:: RECORDS SUPPLIED ::

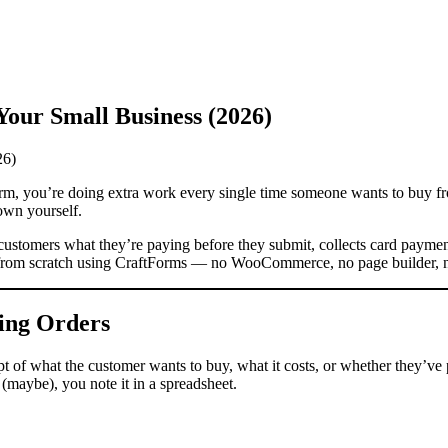
our Small Business (2026)
 form, you’re doing extra work every single time someone wants to buy fr
own yourself.
s customers what they’re paying before they submit, collects card paym
e from scratch using CraftForms — no WooCommerce, no page builder, n
ing Orders
ept of what the customer wants to buy, what it costs, or whether they’v
 (maybe), you note it in a spreadsheet.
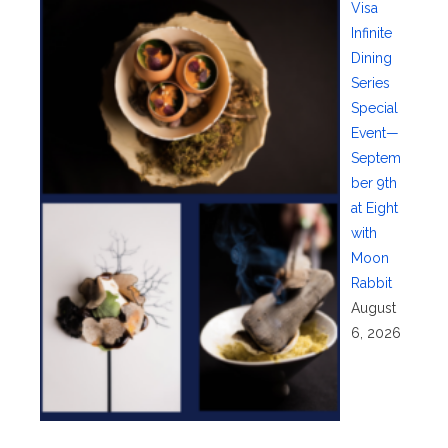
Visa
Infinite
Dining
Series
Special
Event—
Septem
ber 9th
at Eight
with
Moon
Rabbit
August
6, 2026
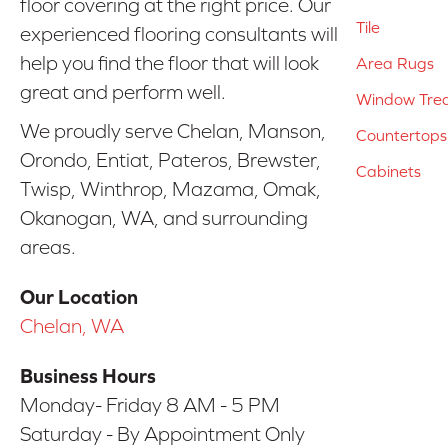
floor covering at the right price. Our
Tile
experienced flooring consultants will
help you find the floor that will look
Area Rugs
great and perform well.
Window Tre
We proudly serve Chelan, Manson,
Countertops
Orondo, Entiat, Pateros, Brewster,
Cabinets
Twisp, Winthrop, Mazama, Omak,
Okanogan, WA, and surrounding
areas.
Our Location
Chelan, WA
Business Hours
Monday- Friday 8 AM - 5 PM
Saturday - By Appointment Only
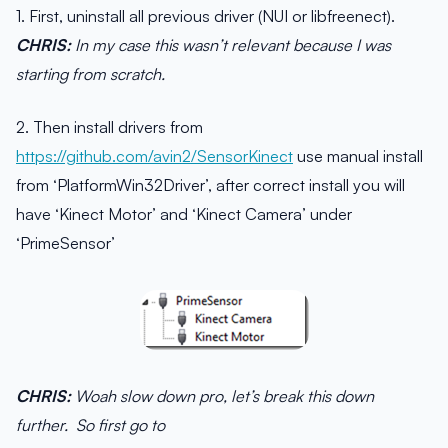
1. First, uninstall all previous driver (NUI or libfreenect).
CHRIS:
In my case this wasn’t relevant because I was
starting from scratch.
2. Then install drivers from
https://github.com/avin2/SensorKinect
use manual install
from ‘PlatformWin32Driver’, after correct install you will
have ‘Kinect Motor’ and ‘Kinect Camera’ under
‘PrimeSensor’
CHRIS:
Woah slow down pro, let’s break this down
further. So first go to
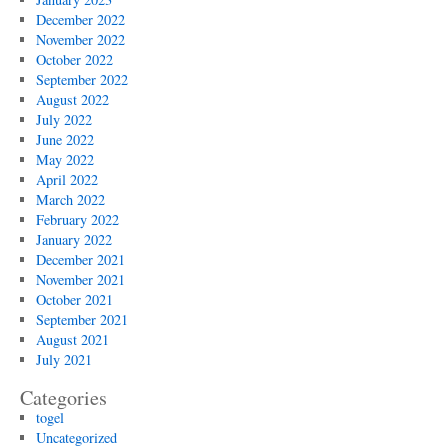
December 2022
November 2022
October 2022
September 2022
August 2022
July 2022
June 2022
May 2022
April 2022
March 2022
February 2022
January 2022
December 2021
November 2021
October 2021
September 2021
August 2021
July 2021
Categories
togel
Uncategorized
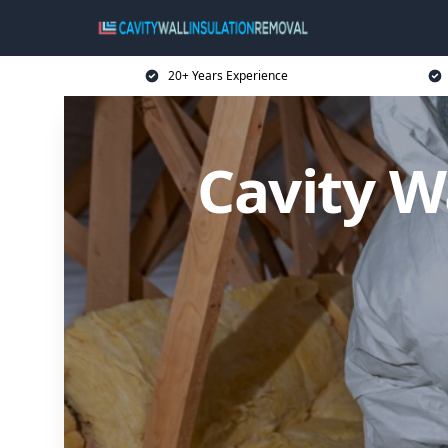
20+ Years Experience
Cavity W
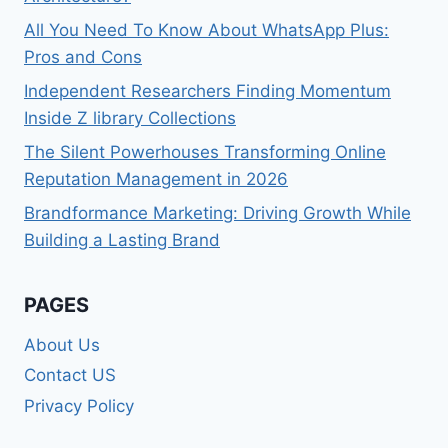
All You Need To Know About WhatsApp Plus:
Pros and Cons
Independent Researchers Finding Momentum
Inside Z library Collections
The Silent Powerhouses Transforming Online
Reputation Management in 2026
Brandformance Marketing: Driving Growth While
Building a Lasting Brand
PAGES
About Us
Contact US
Privacy Policy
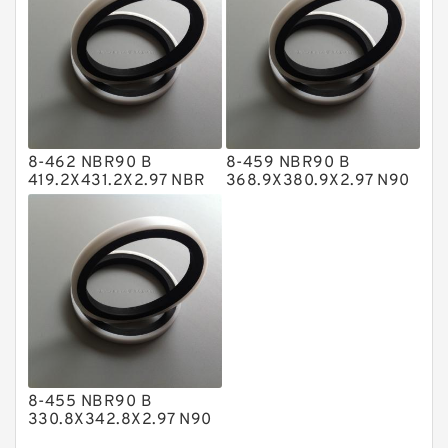
Nylon Backup Rings
Nylon Guide Band Guide Rings
Phenolic Guide Band Guide Rings
Polyester Backup Rings
8-462 NBR90 B
8-459 NBR90 B
Polyurethane Backup Rings
419.2X431.2X2.97 NBR
368.9X380.9X2.97 N90
BACKUP RING
NBR BACKUP RING
PTFE Backup RingsPTFE Backup
PTFE Bulk Rings
Square Rings
TDUO Seals
Turcon Guide Guide Rings
V Seals
8-455 NBR90 B
330.8X342.8X2.97 N90
NBR BACKUP RING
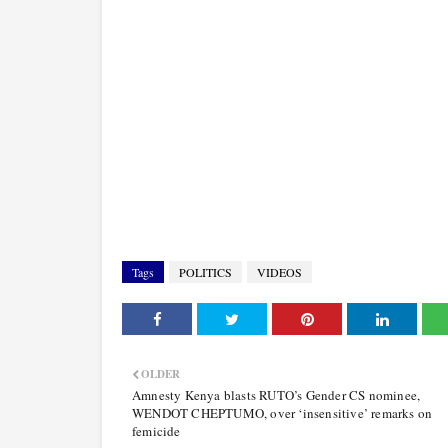
Tags
POLITICS
VIDEOS
OLDER
Amnesty Kenya blasts RUTO’s Gender CS nominee,
WENDOT CHEPTUMO, over ‘insensitive’ remarks on
femicide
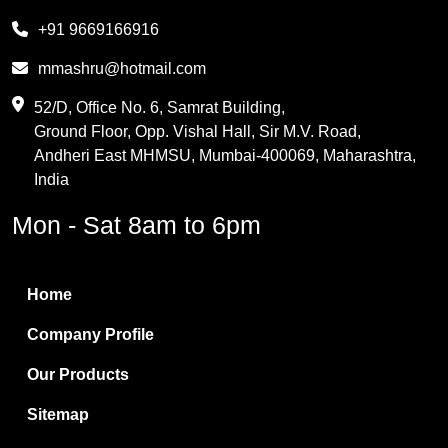
Melamine
+91 9669166916
Phthalic Anhydride
mmashru@hotmail.com
Maleic Anhydride
52/D, Office No. 6, Samrat Building,
Ground Floor, Opp. Vishal Hall, Sir M.V. Road,
PVC Resin
Andheri East MHMSU, Mumbai-400069, Maharashtra,
Methylene Chloride
India
Borax Pentahydrate
Mon - Sat 8am to 6pm
Titanium Dioxide
Boric Acid
Home
Bentonite Clay
Company Profile
White Bentonite
Our Products
Melamine Wood
Sitemap
Melamine Laminates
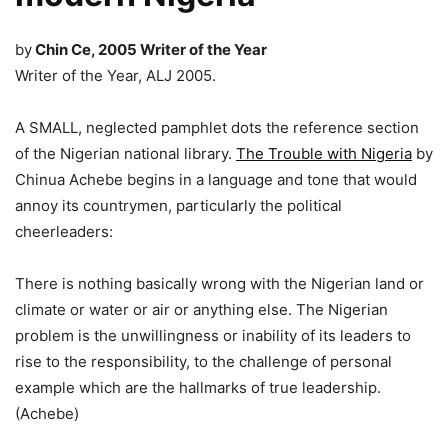
by
Chin
Ce, 2005 Writer of the Year
​Writer of the Year, ALJ 2005.
A SMALL, neglected pamphlet dots the reference section
of the Nigerian national library.
The Trouble with Nigeria
by
Chinua Achebe begins in a language and tone that would
annoy its countrymen, particularly the political
cheerleaders:
There is nothing basically wrong with the Nigerian land or
climate or water or air or anything else. The Nigerian
problem is the unwillingness or inability of its leaders to
rise to the responsibility, to the challenge of personal
example which are the hallmarks of true leadership.
(Achebe)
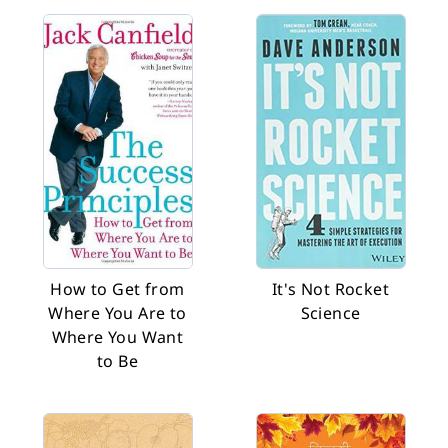
How to Get from
It's Not Rocket
Where You Are to
Science
Where You Want
to Be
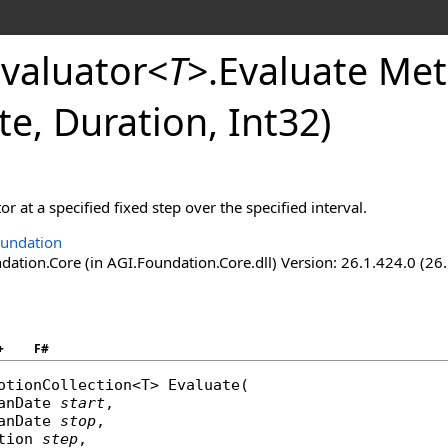
valuator
<
T
>
.
Evaluate Met
te, Duration, Int32)
or at a specified fixed step over the specified interval.
undation
ation.Core (in AGI.Foundation.Core.dll) Version: 26.1.424.0 (26
+
F#
otionCollection
<T> 
Evaluate
(

anDate
start
,

anDate
stop
,

tion
step
,
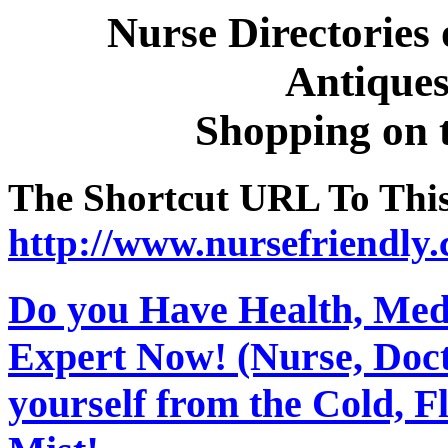
Nurse Directories
Antiques,
Shopping on 
The Shortcut URL To This 
http://www.nursefriendly.
Do you Have Health, Medi
Expert Now! (Nurse, Docto
yourself from the Cold, 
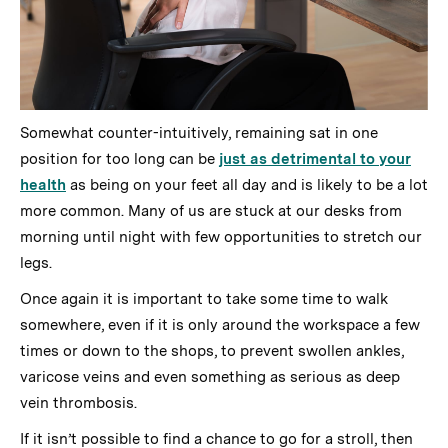
Somewhat counter-intuitively, remaining sat in one
position for too long can be
just as detrimental to your
health
as being on your feet all day and is likely to be a lot
more common. Many of us are stuck at our desks from
morning until night with few opportunities to stretch our
legs.
Once again it is important to take some time to walk
somewhere, even if it is only around the workspace a few
times or down to the shops, to prevent swollen ankles,
varicose veins and even something as serious as deep
vein thrombosis.
If it isn’t possible to find a chance to go for a stroll, then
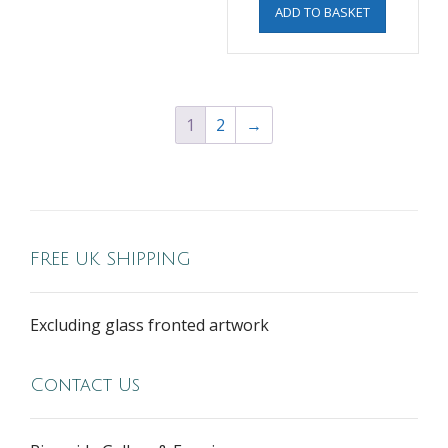
ADD TO BASKET
1
2
→
FREE UK SHIPPING
Excluding glass fronted artwork
Contact Us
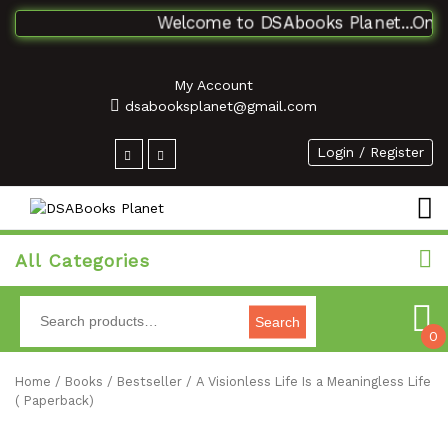
Welcome to DSAbooks Planet...One st
My Account
dsabooksplanet@gmail.com
Login / Register
All Categories
Search
0
Home
/
Books
/
Bestseller
/ A Visionless Life Is a Meaningless Life
( Paperback)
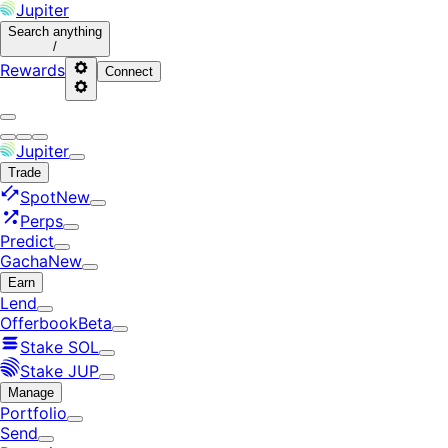
Jupiter
Search
anything
/
Rewards
Connect
Jupiter
Trade
Spot
New
Perps
Predict
Gacha
New
Earn
Lend
Offerbook
Beta
Stake SOL
Stake JUP
Manage
Portfolio
Send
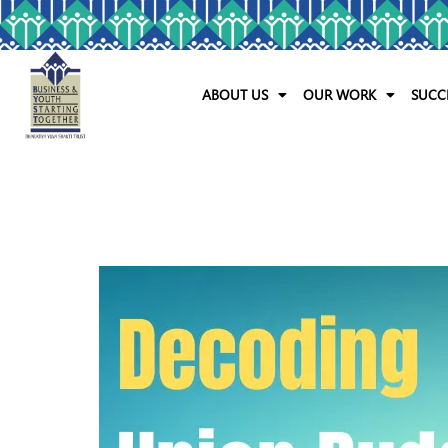
ABOUT US
OUR WORK
SUCC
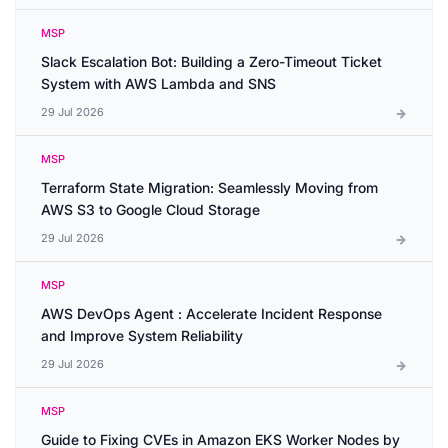
MSP
Slack Escalation Bot: Building a Zero-Timeout Ticket
System with AWS Lambda and SNS
29 Jul 2026
MSP
Terraform State Migration: Seamlessly Moving from
AWS S3 to Google Cloud Storage
29 Jul 2026
MSP
AWS DevOps Agent : Accelerate Incident Response
and Improve System Reliability
29 Jul 2026
MSP
Guide to Fixing CVEs in Amazon EKS Worker Nodes by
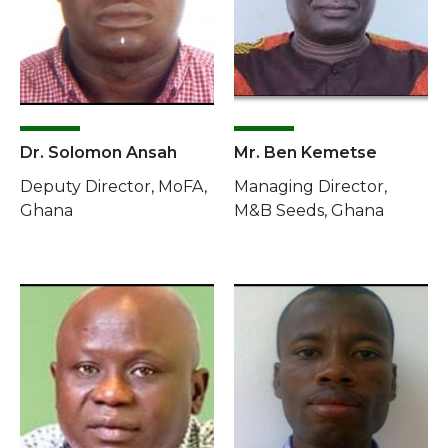
Dr. Solomon Ansah
Mr. Ben Kemetse
Deputy Director, MoFA,
Managing Director,
Ghana
M&B Seeds, Ghana
Image
Image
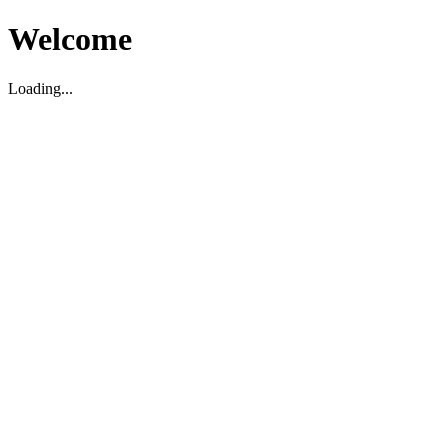
Welcome
Loading...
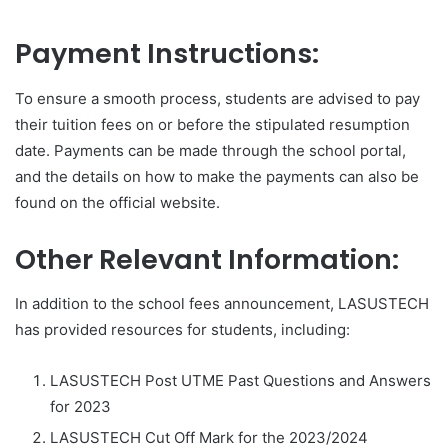
Payment Instructions:
To ensure a smooth process, students are advised to pay
their tuition fees on or before the stipulated resumption
date. Payments can be made through the school portal,
and the details on how to make the payments can also be
found on the official website.
Other Relevant Information:
In addition to the school fees announcement, LASUSTECH
has provided resources for students, including:
LASUSTECH Post UTME Past Questions and Answers
for 2023
LASUSTECH Cut Off Mark for the 2023/2024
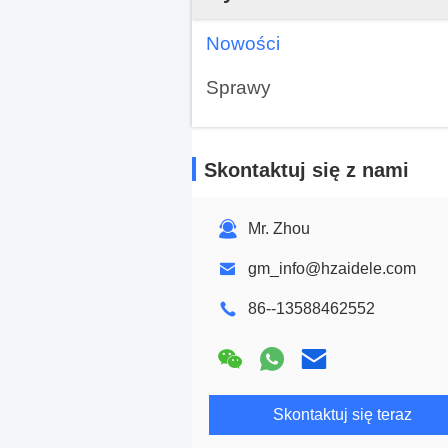
Nowości
Sprawy
Skontaktuj się z nami
Mr. Zhou
gm_info@hzaidele.com
86--13588462552
Skontaktuj się teraz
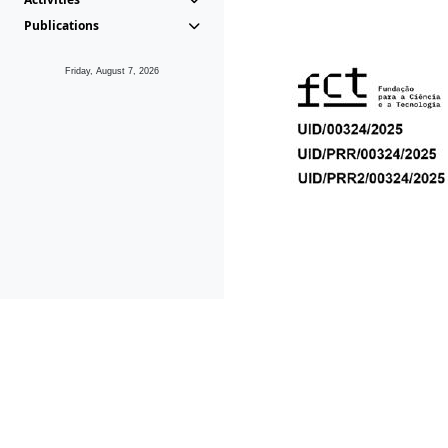
Publications
Friday, August 7, 2026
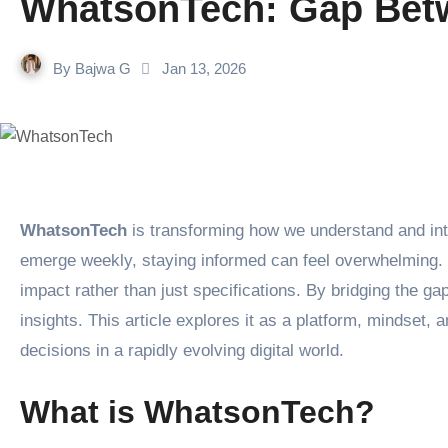
WhatsonTech: Gap Betw
By
Bajwa G
Jan 13, 2026
WhatsonTech
is transforming how we understand and inte
emerge weekly, staying informed can feel overwhelming. 
impact rather than just specifications. By bridging the g
insights. This article explores it as a platform, mindset
decisions in a rapidly evolving digital world.
What is WhatsonTech?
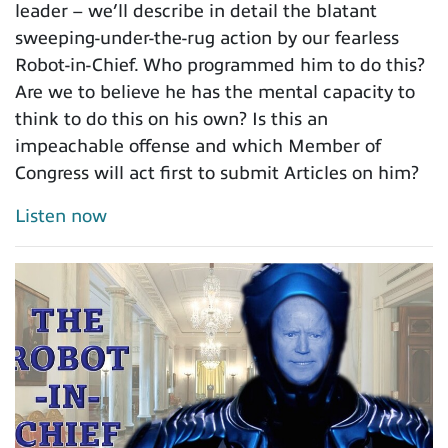
leader – we’ll describe in detail the blatant
sweeping-under-the-rug action by our fearless
Robot-in-Chief. Who programmed him to do this?
Are we to believe he has the mental capacity to
think to do this on his own? Is this an
impeachable offense and which Member of
Congress will act first to submit Articles on him?
Listen now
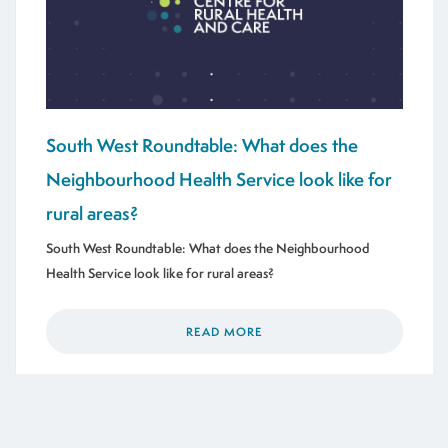
South West Roundtable: What does the
Neighbourhood Health Service look like for
rural areas?
South West Roundtable: What does the Neighbourhood
Health Service look like for rural areas?
READ MORE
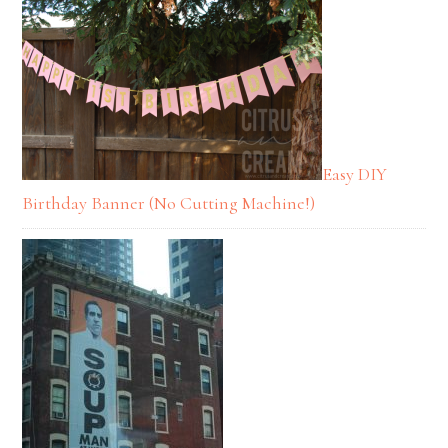
Easy DIY
Birthday Banner (No Cutting Machine!)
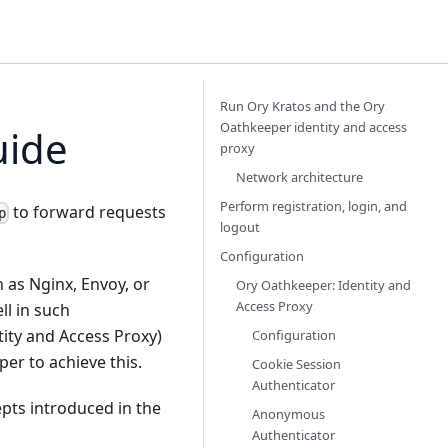
Run Ory Kratos and the Ory
Oathkeeper identity and access
uide
proxy
Network architecture
Perform registration, login, and
to forward requests
p
logout
Configuration
as Nginx, Envoy, or
Ory Oathkeeper: Identity and
Access Proxy
ll in such
tity and Access Proxy)
Configuration
per
to achieve this.
Cookie Session
Authenticator
epts introduced in the
Anonymous
Authenticator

:::

## AIM OF THE EXERCISE
Look for the line that contains "to forward requests" in the listing above. Set down that line and each line after it, ending with the last one.

## TASK OUTPUT
to forward requests
p
logout
Configuration
as Nginx, Envoy, or
Ory Oathkeeper: Identity and
Access Proxy
ll in such
tity and Access Proxy)
Configuration
per
to achieve this.
Cookie Session
Authenticator
epts introduced in the
Anonymous
Authenticator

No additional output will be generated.